Iraq's parliament has approved six new ministers to fill key contested cabinet posts, but one nominee immediately refused to join the government.There had been seven open posts and Prime Minister Ibrahim Jaafari named nominees to six of them. Four of those are Sunnis. Jaafari had been striving to get more Sunnis into the government based on the idea that this would undercut the insurgency.
Hashim al-Shible, a Sunni Arab, turned down the post of human rights minister.
Yes, but - it probably won't: The insurgents and those who would support them are more apt to view Sunni ministers as Quislings than as their representatives. But since the alternative - a heavily Shiite cabinet - quite possibly could make matters worse, it's probably better than nothing.
However, on precisely that point Shible's reasons for rejecting his nomination are worth noting. He said
he had not been consulted about the appointment and was selected only because he was a Sunni.A man who refuses to deal in sectarianism is a good thing to see.
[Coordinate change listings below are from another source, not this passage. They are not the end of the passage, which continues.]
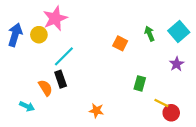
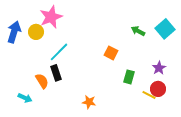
green arrow: (150, 34) -> (138, 31), turned -40
orange square: (120, 43) -> (111, 53), moved
purple star: (177, 64) -> (159, 68), moved
red circle: (171, 113) -> (158, 89), moved

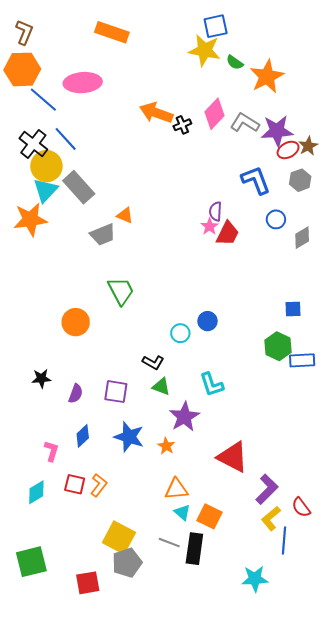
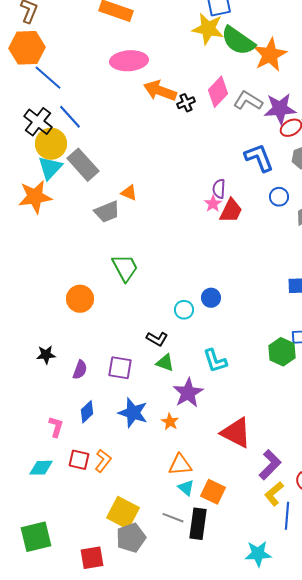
green semicircle: (235, 62) -> (238, 41), size x2.0
pink ellipse: (83, 83) -> (129, 61), moved
green hexagon: (278, 346) -> (282, 352), moved
cyan diamond: (36, 492) -> (41, 468), turned 30

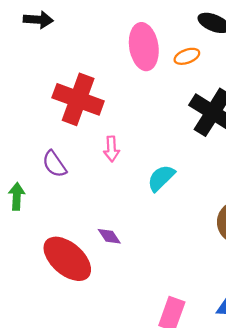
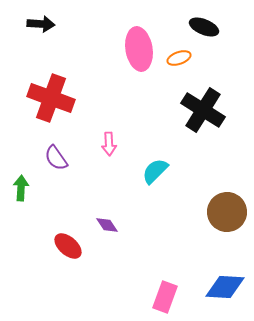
red cross: (78, 99) -> (51, 98), moved
red ellipse: (67, 259) -> (68, 246), size x0.6

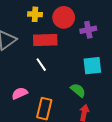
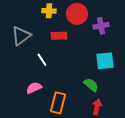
red rectangle: (45, 40) -> (59, 36), size x0.7
white line: (41, 65) -> (42, 60), moved

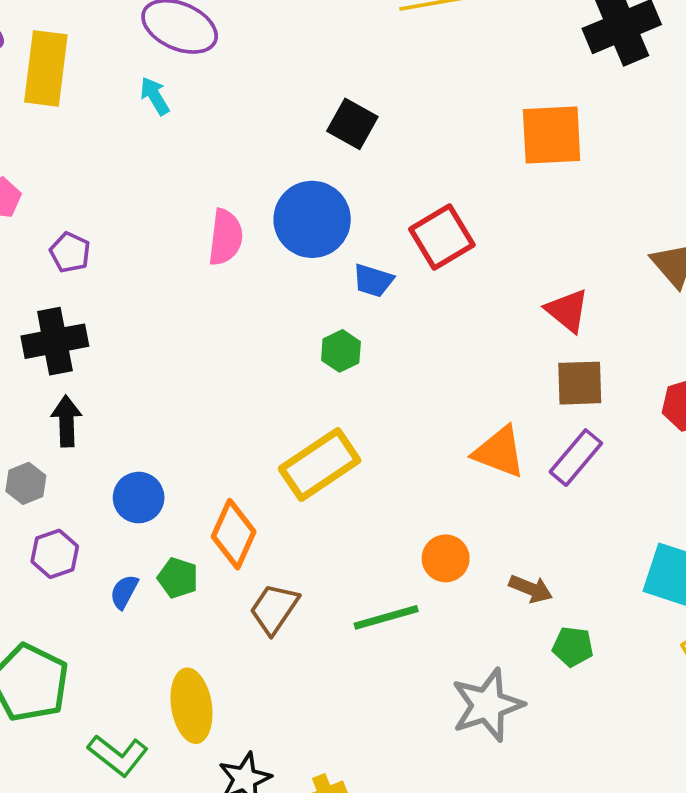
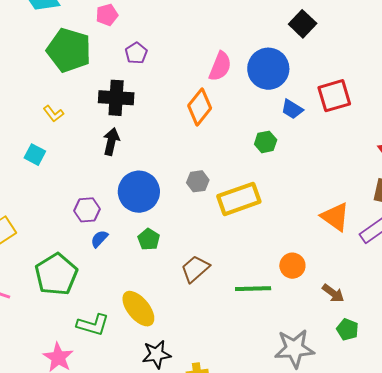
gray hexagon: (26, 483) -> (198, 181), moved
blue circle: (139, 498) -> (139, 192), size x1.5
orange diamond: (234, 534) -> (200, 107), moved
blue semicircle: (124, 592) -> (99, 239), moved
yellow ellipse: (192, 706) -> (138, 309), turned -45
green L-shape: (118, 755) -> (93, 325), turned -36

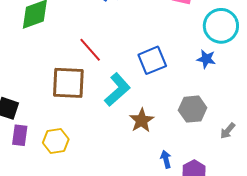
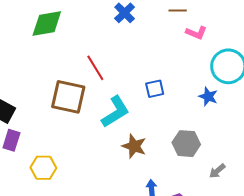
blue square: (152, 60) -> (155, 89), size x0.7
brown star: (142, 120) -> (134, 146), turned -30
yellow hexagon: (56, 141) -> (43, 168), moved

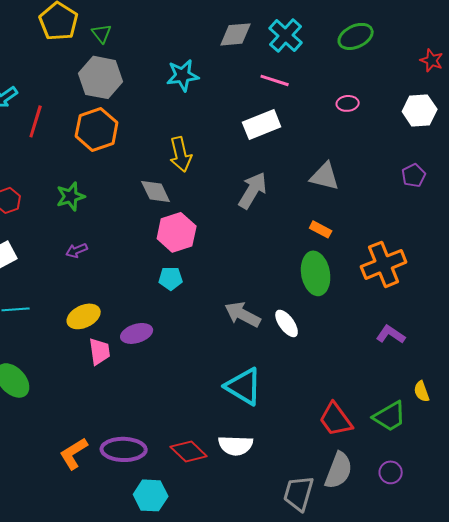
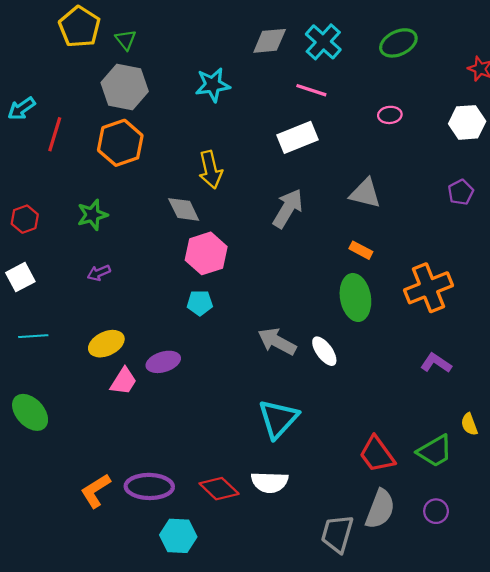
pink trapezoid: (100, 351) -> (123, 381), turned 40
cyan triangle: (244, 386) -> (278, 419), turned 42

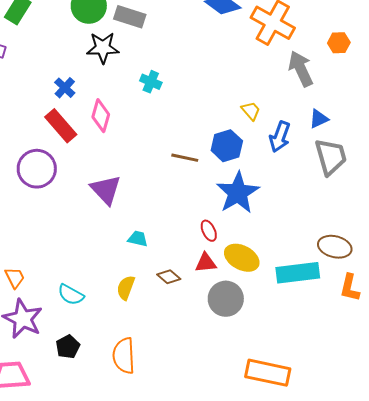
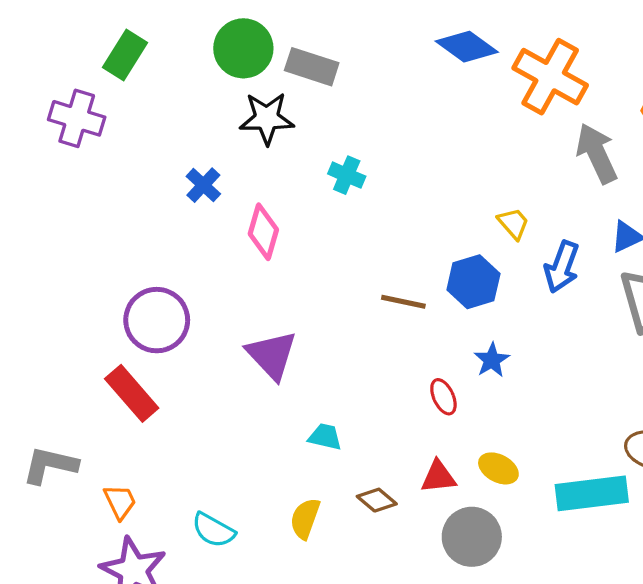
red rectangle: (61, 126) -> (132, 393), moved
blue star: (238, 193) -> (492, 360), size x0.5
red ellipse: (209, 231) -> (443, 397), moved
yellow ellipse: (242, 258) -> (498, 468), size x0.7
"Concentrating on sectarian identities leads to divisions in the society and state, and for that reason I respectfully decline the post," he said, quoted by AP news agency.
Yes, but - the very fact that he declined on that basis only serves to point up just how real and sharp those sectarian divisions are and just how much they are driving events in Iraq, not only the insurgency, not only the fearsome prospect of civil war, but also the formation and functioning of government. Even if Jaafari does manage to pull together a government (he still needs a human rights minister and a deputy prime minister; he's looking for a woman for the latter post), there are not many examples of governments successfully pulling off that kind of balancing act for more than a short time. In Lebanon, the classic example of the ethnically-balanced government, "the political balance of power ... has always been very delicate," the Oxford Business Group noted recently - and whatever stability Lebanon has at times enjoyed has been purchased at the cost of a devastating 15-year civil war. And even now the same old divisions are behind new political crises.
Perhaps Iraq will be able to pull off what others haven't and hold it together for a while - or at least for a Henry Kissinger-style "decent interval" to allow US withdrawal before Iraq descends into chaos, which may be what the Bushites still in touch with reality have been reduced to hoping for. But, despite the fact that the existence, more or less, of a Jaafari administration is surely an improvement over the vacuum that existed, frankly I still very much doubt it.